Goal of the exercise
Whenever a line in the data below includes the string "страницы", copy it out.

Document layout analysis data
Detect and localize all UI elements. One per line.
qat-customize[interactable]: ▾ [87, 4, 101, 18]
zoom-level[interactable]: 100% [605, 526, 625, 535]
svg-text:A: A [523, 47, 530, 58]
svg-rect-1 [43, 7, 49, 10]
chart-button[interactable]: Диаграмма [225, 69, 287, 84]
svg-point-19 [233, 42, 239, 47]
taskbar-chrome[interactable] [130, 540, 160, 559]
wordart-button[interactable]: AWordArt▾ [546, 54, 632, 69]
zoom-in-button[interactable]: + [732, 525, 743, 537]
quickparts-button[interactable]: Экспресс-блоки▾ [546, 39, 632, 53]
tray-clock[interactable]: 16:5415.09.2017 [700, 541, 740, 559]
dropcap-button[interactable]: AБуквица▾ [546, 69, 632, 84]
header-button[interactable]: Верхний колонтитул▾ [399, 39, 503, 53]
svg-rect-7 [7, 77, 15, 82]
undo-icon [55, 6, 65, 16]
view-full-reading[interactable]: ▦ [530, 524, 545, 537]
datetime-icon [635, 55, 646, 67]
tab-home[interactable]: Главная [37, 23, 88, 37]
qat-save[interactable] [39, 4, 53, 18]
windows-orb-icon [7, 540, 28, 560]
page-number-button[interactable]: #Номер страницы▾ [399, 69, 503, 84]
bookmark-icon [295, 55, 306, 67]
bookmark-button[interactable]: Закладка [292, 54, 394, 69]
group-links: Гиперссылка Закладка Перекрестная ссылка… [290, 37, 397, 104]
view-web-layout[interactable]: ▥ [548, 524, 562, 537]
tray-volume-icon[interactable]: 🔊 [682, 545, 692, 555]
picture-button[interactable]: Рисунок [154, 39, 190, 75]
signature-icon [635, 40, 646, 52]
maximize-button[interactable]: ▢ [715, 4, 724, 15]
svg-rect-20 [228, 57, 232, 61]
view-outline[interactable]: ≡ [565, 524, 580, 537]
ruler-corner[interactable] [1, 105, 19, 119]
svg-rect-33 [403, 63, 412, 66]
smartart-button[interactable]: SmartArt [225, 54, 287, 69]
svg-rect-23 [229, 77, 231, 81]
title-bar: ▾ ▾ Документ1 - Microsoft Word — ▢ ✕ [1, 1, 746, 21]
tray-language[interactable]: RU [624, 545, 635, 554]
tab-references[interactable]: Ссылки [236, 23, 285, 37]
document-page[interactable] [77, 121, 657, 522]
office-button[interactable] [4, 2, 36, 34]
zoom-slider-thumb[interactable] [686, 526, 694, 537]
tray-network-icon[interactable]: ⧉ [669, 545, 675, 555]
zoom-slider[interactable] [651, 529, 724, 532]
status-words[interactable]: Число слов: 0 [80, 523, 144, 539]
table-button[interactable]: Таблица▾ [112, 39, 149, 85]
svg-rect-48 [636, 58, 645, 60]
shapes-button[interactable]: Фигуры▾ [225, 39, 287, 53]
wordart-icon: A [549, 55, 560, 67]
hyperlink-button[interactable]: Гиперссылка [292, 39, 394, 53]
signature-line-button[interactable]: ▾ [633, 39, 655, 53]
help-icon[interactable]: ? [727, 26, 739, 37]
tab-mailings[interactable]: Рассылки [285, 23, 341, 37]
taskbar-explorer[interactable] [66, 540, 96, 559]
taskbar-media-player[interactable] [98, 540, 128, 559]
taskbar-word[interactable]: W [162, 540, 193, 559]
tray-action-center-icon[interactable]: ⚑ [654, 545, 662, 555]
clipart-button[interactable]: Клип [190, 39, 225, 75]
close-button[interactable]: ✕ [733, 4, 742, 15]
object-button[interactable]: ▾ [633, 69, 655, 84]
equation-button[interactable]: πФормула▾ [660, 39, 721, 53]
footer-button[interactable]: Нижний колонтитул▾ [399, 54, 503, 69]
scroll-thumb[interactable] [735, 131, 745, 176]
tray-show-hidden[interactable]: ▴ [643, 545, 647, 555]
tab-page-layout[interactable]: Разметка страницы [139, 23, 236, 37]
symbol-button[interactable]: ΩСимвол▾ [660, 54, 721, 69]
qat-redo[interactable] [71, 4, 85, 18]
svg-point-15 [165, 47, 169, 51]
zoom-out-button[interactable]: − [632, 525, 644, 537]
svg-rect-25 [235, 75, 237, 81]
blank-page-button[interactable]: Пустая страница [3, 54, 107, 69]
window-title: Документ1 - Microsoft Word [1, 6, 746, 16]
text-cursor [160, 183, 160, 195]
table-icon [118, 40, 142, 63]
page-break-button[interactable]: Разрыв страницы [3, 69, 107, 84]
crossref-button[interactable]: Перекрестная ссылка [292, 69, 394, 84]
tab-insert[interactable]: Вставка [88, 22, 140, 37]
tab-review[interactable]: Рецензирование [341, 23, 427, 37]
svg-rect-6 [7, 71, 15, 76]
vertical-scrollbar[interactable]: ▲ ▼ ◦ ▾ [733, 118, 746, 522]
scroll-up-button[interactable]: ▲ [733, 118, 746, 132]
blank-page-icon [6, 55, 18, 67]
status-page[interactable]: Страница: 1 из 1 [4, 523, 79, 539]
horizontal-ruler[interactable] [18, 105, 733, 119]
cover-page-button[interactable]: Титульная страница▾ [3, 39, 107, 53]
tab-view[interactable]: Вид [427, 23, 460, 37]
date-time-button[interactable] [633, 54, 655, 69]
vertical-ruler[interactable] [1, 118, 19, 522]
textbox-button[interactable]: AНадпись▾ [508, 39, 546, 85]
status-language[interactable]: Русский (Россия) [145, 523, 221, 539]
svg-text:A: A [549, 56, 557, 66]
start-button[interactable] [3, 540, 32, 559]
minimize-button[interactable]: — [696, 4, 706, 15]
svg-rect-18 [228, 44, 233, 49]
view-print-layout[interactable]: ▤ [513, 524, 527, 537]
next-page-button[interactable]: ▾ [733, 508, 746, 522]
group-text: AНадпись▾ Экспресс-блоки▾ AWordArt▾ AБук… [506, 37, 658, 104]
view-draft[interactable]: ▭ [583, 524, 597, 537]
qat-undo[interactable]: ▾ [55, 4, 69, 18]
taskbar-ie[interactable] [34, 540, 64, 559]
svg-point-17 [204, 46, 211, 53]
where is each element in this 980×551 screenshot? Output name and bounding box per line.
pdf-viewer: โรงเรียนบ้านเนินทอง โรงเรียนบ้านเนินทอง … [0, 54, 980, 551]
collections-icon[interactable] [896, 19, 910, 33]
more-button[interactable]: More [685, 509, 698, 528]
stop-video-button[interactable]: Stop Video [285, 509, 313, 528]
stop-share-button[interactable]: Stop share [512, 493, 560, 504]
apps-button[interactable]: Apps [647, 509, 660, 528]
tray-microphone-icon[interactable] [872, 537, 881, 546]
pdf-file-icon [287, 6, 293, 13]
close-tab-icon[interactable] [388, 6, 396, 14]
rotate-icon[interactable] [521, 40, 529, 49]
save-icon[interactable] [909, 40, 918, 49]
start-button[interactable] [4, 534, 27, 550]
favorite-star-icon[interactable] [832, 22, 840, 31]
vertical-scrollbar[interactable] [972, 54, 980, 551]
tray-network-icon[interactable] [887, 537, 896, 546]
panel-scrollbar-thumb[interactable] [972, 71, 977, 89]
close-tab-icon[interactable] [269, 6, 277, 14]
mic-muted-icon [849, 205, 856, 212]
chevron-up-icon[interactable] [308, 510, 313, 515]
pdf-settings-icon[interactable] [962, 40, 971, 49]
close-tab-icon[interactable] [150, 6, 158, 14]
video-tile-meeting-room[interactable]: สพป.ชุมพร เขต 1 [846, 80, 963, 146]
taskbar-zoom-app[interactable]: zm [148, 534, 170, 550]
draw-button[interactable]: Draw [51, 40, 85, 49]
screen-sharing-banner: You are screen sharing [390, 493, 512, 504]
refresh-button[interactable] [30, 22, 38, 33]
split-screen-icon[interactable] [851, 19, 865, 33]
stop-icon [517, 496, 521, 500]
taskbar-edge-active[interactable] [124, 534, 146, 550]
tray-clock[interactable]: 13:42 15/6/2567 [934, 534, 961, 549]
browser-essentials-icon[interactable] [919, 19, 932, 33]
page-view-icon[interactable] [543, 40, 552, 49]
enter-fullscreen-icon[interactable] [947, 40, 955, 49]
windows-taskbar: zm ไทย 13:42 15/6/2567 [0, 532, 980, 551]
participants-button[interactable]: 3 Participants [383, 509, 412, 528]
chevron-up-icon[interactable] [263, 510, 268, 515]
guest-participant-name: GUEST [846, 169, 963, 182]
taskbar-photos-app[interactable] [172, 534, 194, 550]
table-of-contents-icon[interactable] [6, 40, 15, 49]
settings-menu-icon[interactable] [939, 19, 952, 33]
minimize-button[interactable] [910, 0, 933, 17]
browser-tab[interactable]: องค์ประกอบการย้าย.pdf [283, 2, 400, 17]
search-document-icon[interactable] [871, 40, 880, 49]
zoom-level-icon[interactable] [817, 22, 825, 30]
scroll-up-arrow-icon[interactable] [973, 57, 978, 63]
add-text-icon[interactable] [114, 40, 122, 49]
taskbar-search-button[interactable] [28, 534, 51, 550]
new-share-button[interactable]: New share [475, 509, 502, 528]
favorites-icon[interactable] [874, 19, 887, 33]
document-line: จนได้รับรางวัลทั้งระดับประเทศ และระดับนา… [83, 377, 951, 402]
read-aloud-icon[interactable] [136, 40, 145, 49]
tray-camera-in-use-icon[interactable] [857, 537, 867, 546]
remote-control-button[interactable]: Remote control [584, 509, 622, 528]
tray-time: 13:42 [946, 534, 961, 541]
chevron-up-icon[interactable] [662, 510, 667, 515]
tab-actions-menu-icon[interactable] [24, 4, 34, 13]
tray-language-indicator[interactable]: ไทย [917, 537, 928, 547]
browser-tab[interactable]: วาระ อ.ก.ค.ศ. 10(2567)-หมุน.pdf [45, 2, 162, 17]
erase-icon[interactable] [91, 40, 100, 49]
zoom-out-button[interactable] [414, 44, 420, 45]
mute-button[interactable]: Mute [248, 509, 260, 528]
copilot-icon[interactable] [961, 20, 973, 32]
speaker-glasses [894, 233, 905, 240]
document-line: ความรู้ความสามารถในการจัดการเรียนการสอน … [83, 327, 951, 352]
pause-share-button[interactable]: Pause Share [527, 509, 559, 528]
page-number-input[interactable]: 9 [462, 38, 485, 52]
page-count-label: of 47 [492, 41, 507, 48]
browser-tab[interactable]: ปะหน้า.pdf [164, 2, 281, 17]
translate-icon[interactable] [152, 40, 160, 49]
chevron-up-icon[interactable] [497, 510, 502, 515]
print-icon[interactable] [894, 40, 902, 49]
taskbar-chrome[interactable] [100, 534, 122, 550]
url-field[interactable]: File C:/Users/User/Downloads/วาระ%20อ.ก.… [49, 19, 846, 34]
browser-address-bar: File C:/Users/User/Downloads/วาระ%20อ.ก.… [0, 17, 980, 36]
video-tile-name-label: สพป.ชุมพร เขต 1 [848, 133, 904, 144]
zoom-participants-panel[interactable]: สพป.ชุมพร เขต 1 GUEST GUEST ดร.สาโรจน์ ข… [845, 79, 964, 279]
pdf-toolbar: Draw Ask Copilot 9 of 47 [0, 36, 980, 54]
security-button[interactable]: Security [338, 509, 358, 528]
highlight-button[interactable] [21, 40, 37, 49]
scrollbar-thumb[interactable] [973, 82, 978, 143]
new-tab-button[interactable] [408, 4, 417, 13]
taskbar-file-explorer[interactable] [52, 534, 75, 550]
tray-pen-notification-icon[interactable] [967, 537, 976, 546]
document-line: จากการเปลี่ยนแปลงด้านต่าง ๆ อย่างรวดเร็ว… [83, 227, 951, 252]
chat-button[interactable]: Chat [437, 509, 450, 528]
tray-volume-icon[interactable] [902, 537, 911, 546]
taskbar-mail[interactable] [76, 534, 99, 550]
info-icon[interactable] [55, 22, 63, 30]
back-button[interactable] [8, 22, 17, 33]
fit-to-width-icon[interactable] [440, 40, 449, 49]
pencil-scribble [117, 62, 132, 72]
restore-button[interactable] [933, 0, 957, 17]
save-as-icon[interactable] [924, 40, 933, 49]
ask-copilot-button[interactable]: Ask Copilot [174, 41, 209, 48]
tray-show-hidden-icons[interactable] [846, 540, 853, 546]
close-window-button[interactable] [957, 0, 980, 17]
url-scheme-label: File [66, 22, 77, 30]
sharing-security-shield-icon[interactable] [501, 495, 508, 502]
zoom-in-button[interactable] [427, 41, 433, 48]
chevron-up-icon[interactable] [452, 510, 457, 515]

Output
page-number-button[interactable]: #Номер страницы▾ [399, 69, 503, 84]
tab-page-layout[interactable]: Разметка страницы [139, 23, 236, 37]
page-break-button[interactable]: Разрыв страницы [3, 69, 107, 84]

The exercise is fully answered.